The second chapter, "A Truly New World," describes the catastrophic results faced by English colonists when they tried to apply European styles of farming and land use in places like Jamestown. This section follows the thread of histories like
Changes in the Land, and like them offers an antidote to the idea that Indians were ignorant and Europeans sophisticated. I agree that "Focusing only on the successful efforts of the colonists has…obscured the very real struggle they faced in coming to terms with the environment." But at certain points, the story gets away from me. Steinberg describes "pools of stagnant water" around Jamestown, "contaminated with human waste" and breeding pathogens like typhoid fever and dysentery.
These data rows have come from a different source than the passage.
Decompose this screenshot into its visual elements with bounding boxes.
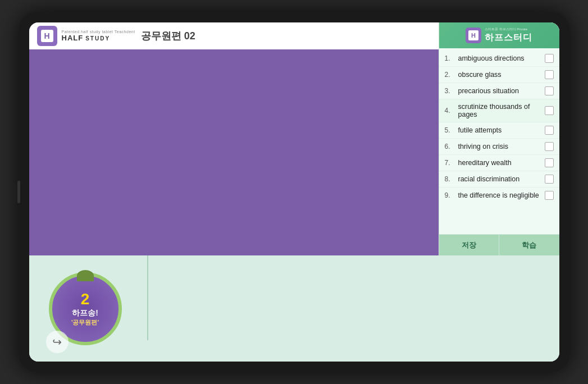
item-number: 4.: [445, 107, 455, 115]
item-checkbox[interactable]: [545, 175, 554, 184]
item-text: precarious situation: [458, 87, 541, 95]
item-number: 3.: [445, 87, 455, 95]
item-text: obscure glass: [458, 71, 541, 79]
video-area: H Patented half study tablet Teachdent H…: [29, 22, 439, 255]
checklist-item[interactable]: 7.hereditary wealth: [439, 155, 559, 171]
brand-h-icon: H: [44, 31, 49, 40]
checklist-item[interactable]: 8.racial discrimination: [439, 171, 559, 188]
item-number: 1.: [445, 54, 455, 62]
video-content[interactable]: [29, 49, 439, 255]
item-checkbox[interactable]: [545, 106, 554, 115]
study-button[interactable]: 학습: [499, 235, 559, 255]
checklist-item[interactable]: 4.scrutinize thousands of pages: [439, 99, 559, 122]
top-section: H Patented half study tablet Teachdent H…: [29, 22, 559, 255]
checklist-item[interactable]: 9.the difference is negligible: [439, 188, 559, 203]
item-number: 5.: [445, 126, 455, 134]
item-text: futile attempts: [458, 126, 541, 134]
checklist-item[interactable]: 3.precarious situation: [439, 83, 559, 99]
video-header: H Patented half study tablet Teachdent H…: [29, 22, 439, 49]
item-text: thriving on crisis: [458, 143, 541, 150]
checklist-item[interactable]: 1.ambiguous directions: [439, 51, 559, 67]
sidebar: H 스마트폰 하프스터디 Private 하프스터디 1.ambiguous d…: [439, 22, 559, 255]
sidebar-header: H 스마트폰 하프스터디 Private 하프스터디: [439, 22, 559, 48]
tablet-screen: H Patented half study tablet Teachdent H…: [29, 22, 559, 362]
item-number: 8.: [445, 175, 455, 183]
checklist-item[interactable]: 5.futile attempts: [439, 122, 559, 139]
sidebar-brand-top: 스마트폰 하프스터디 Private: [485, 27, 527, 32]
save-button[interactable]: 저장: [439, 235, 500, 255]
sidebar-brand-name: 하프스터디: [485, 32, 532, 44]
checklist-item[interactable]: 6.thriving on crisis: [439, 139, 559, 155]
item-number: 6.: [445, 143, 455, 150]
back-button[interactable]: ↩: [46, 331, 69, 353]
side-button[interactable]: [17, 181, 20, 203]
song-sub: '공무원편': [71, 318, 99, 327]
item-checkbox[interactable]: [545, 54, 554, 63]
item-checkbox[interactable]: [545, 142, 554, 151]
item-checkbox[interactable]: [545, 70, 554, 79]
brand-logo-box: H: [37, 26, 57, 46]
bottom-main: [154, 255, 559, 362]
item-text: hereditary wealth: [458, 159, 541, 167]
item-checkbox[interactable]: [545, 126, 554, 135]
song-number: 2: [81, 290, 90, 308]
item-text: ambiguous directions: [458, 54, 541, 62]
tablet: H Patented half study tablet Teachdent H…: [19, 12, 569, 372]
item-number: 7.: [445, 159, 455, 167]
item-number: 9.: [445, 191, 455, 199]
sidebar-title-group: 스마트폰 하프스터디 Private 하프스터디: [485, 27, 532, 44]
item-text: the difference is negligible: [458, 191, 541, 199]
brand-logo-inner: H: [41, 30, 53, 42]
video-title: 공무원편 02: [141, 29, 195, 43]
checklist: 1.ambiguous directions2.obscure glass3.p…: [439, 48, 559, 234]
item-text: scrutinize thousands of pages: [458, 103, 541, 118]
sidebar-footer: 저장 학습: [439, 234, 559, 255]
bottom-left: 2 하프송! '공무원편': [29, 255, 142, 362]
sidebar-logo: H: [466, 28, 481, 43]
item-number: 2.: [445, 71, 455, 79]
bottom-section: 2 하프송! '공무원편' ↩: [29, 255, 559, 362]
divider: [147, 255, 148, 340]
song-label: 하프송!: [72, 308, 98, 318]
item-checkbox[interactable]: [545, 158, 554, 167]
sidebar-logo-inner: H: [468, 30, 478, 40]
back-arrow-icon: ↩: [52, 335, 62, 349]
item-checkbox[interactable]: [545, 191, 554, 200]
item-text: racial discrimination: [458, 175, 541, 183]
item-checkbox[interactable]: [545, 86, 554, 95]
brand-study-label: STUDY: [85, 35, 110, 42]
brand-text: Patented half study tablet Teachdent HAL…: [62, 30, 135, 42]
checklist-item[interactable]: 2.obscure glass: [439, 67, 559, 83]
brand-half-label: HALF: [62, 34, 84, 42]
sidebar-h-icon: H: [471, 32, 476, 39]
Well, yeah -- but that's nothing new. The colonists could have learned that lesson in England. The problem was, the people who came were not the type of people who paid attention to that kind of thing. Or who could be bothered with actually farming, which is another reason so many died.

Similarly, in the third chapter, "Reflections from a Woodlot," there's a long discussion of sustainable farming and of the Little Ice Age. But the story seems to shift. In one passage, climate change seems to be causing colonists all kinds of trouble, and even driving them to embrace the market as a kind of insurance against starving. But a few pages later, we're told that agricultural yields were increasing during the same period: that in fact, "By the late eighteenth century, New England's food supply became less dependent on seasonal changes." Steinberg describes wasteful extensive farming, but then says there wasn't enough land to go around -- which you'd think would make farmers more careful not to exhaust their soil. And the experience of Concord, which the text draws from Brian Donahue's study,
The Great Meadow, seems to contradict the narrative arc. As does the advice of early agricultural reformers to use manure and practice crop rotation. I think the problem here is there's just too much jammed into a very few pages, which leaves the reader confused about the overall theme.
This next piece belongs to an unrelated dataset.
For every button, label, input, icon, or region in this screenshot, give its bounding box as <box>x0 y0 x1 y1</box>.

Finally, "Reflections" begins and ends with Thoreau's ambivalence toward first farmers, and later industrialists. And it takes Thoreau pretty much at face value, which I think is problematic (this is also a theme for another day, but I think Thoreau has to be read as a complex and somewhat ironic character. A guy who made some really important observations but was completely blind to his own privilege). In a passage on the "Malthusian Crunch," Steinberg says that even if nature could be dealt with, "there was still a threat posed by too many people pressing against a limited resource base." Overcrowding in New England, he says, "forced up the price of land…America, the land of opportunity, was in trouble." He goes on to say that inefficient farmers "remained wedded to an extensive mentality," and agriculture "foundered on the limits of meadow grass." But it didn't. Half a dozen pages later we learn that "Between 1801 and 1840, Concord farmers doubled their English hay output," and stopped relying on marsh-hay. And there's plenty of Early American History supporting the idea that New Englanders didn't agonize that much over the scarcity of land or the inflated prices. Many sold their old farms at huge profits and moved west to Upstate New York and the Ohio Valley. They didn't see this as a disaster, but as an opportunity.
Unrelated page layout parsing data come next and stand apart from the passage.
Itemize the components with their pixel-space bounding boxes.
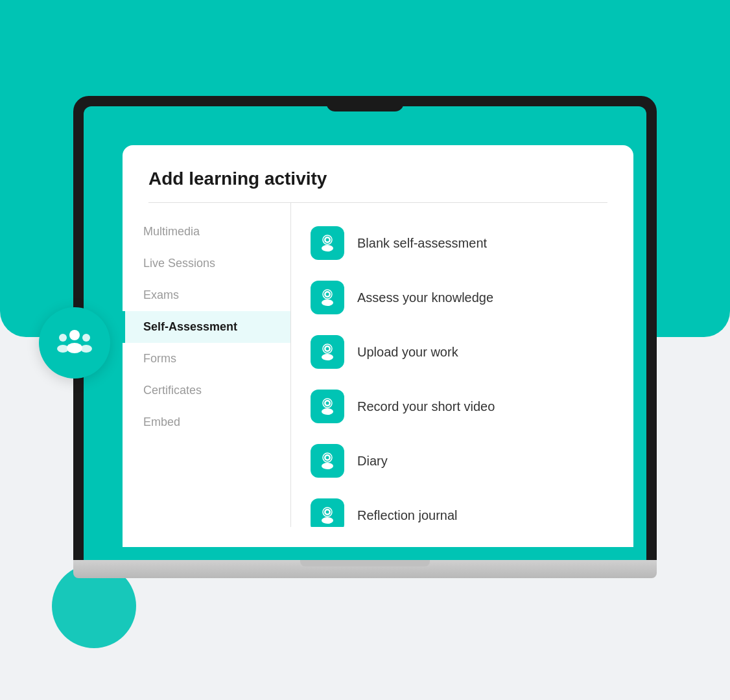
activity-item-diary[interactable]: Diary <box>311 434 614 488</box>
svg-point-3 <box>57 345 69 353</box>
reflection-journal-icon <box>318 506 337 525</box>
activity-label-record-video: Record your short video <box>357 399 495 414</box>
activity-icon-upload-work <box>311 335 344 369</box>
svg-point-4 <box>82 334 90 342</box>
sidebar-item-live-sessions[interactable]: Live Sessions <box>123 248 290 279</box>
svg-point-0 <box>69 330 80 340</box>
activity-item-upload-work[interactable]: Upload your work <box>311 325 614 379</box>
scene: Add learning activity Multimedia Live Se… <box>0 0 730 700</box>
svg-point-12 <box>322 299 333 306</box>
sidebar-item-multimedia[interactable]: Multimedia <box>123 216 290 248</box>
users-icon <box>54 322 95 364</box>
activity-icon-reflection-journal <box>311 498 344 527</box>
svg-point-19 <box>326 402 329 405</box>
activity-label-blank-self-assessment: Blank self-assessment <box>357 236 487 251</box>
sidebar-item-embed[interactable]: Embed <box>123 406 290 438</box>
svg-point-24 <box>322 463 333 469</box>
activity-item-assess-knowledge[interactable]: Assess your knowledge <box>311 270 614 325</box>
self-assessment-icon <box>318 233 337 253</box>
activity-icon-record-video <box>311 390 344 423</box>
svg-point-23 <box>326 456 329 460</box>
laptop-notch <box>326 96 404 111</box>
svg-point-16 <box>322 354 333 360</box>
floating-avatar-circle <box>39 307 110 379</box>
svg-point-11 <box>326 293 329 296</box>
activity-icon-blank-self-assessment <box>311 226 344 260</box>
laptop-base <box>73 560 657 578</box>
assess-knowledge-icon <box>318 288 337 307</box>
activity-item-blank-self-assessment[interactable]: Blank self-assessment <box>311 216 614 270</box>
dialog-body: Multimedia Live Sessions Exams Self-Asse… <box>123 203 633 527</box>
diary-icon <box>318 451 337 471</box>
left-sidebar: Multimedia Live Sessions Exams Self-Asse… <box>123 203 291 527</box>
upload-work-icon <box>318 342 337 362</box>
svg-point-7 <box>326 239 329 242</box>
laptop-screen: Add learning activity Multimedia Live Se… <box>84 106 646 560</box>
laptop-hinge <box>300 560 430 566</box>
right-content: Blank self-assessment <box>291 203 633 527</box>
activity-icon-assess-knowledge <box>311 281 344 314</box>
laptop-screen-bezel: Add learning activity Multimedia Live Se… <box>73 96 657 560</box>
sidebar-item-exams[interactable]: Exams <box>123 279 290 311</box>
activity-item-record-video[interactable]: Record your short video <box>311 379 614 434</box>
dialog-container: Add learning activity Multimedia Live Se… <box>123 145 633 547</box>
sidebar-item-self-assessment[interactable]: Self-Assessment <box>123 311 290 343</box>
activity-label-diary: Diary <box>357 454 388 469</box>
activity-label-assess-knowledge: Assess your knowledge <box>357 290 493 305</box>
dialog-title: Add learning activity <box>123 145 633 202</box>
activity-label-upload-work: Upload your work <box>357 345 458 360</box>
svg-point-5 <box>80 345 92 353</box>
activity-icon-diary <box>311 444 344 478</box>
laptop-wrapper: Add learning activity Multimedia Live Se… <box>73 96 657 578</box>
activity-item-reflection-journal[interactable]: Reflection journal <box>311 488 614 527</box>
sidebar-item-certificates[interactable]: Certificates <box>123 375 290 406</box>
svg-point-1 <box>67 343 82 353</box>
svg-point-2 <box>59 334 67 342</box>
svg-point-27 <box>326 511 329 514</box>
svg-point-20 <box>322 408 333 415</box>
svg-point-15 <box>326 347 329 351</box>
record-video-icon <box>318 397 337 416</box>
activity-label-reflection-journal: Reflection journal <box>357 508 458 523</box>
sidebar-item-forms[interactable]: Forms <box>123 343 290 375</box>
svg-point-8 <box>322 245 333 251</box>
svg-point-28 <box>322 517 333 524</box>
And maybe that's my real issue here. It's one thing for environmentalists today to look back on the past and identify problems we now face such as sustainability, soil mining, and an excessively commercial agriculture. But I think we also have to convey to our students and readers that that's not how people saw things at the time. They were happy about some of the things we're calling out as errors, and they weren't necessarily wrong. The real story, I think, is more complex. It's not that self-sufficiency is good and commercialism bad, for example. It's about how the two things interacted with each other and changed over time -- when we got too much of a good thing.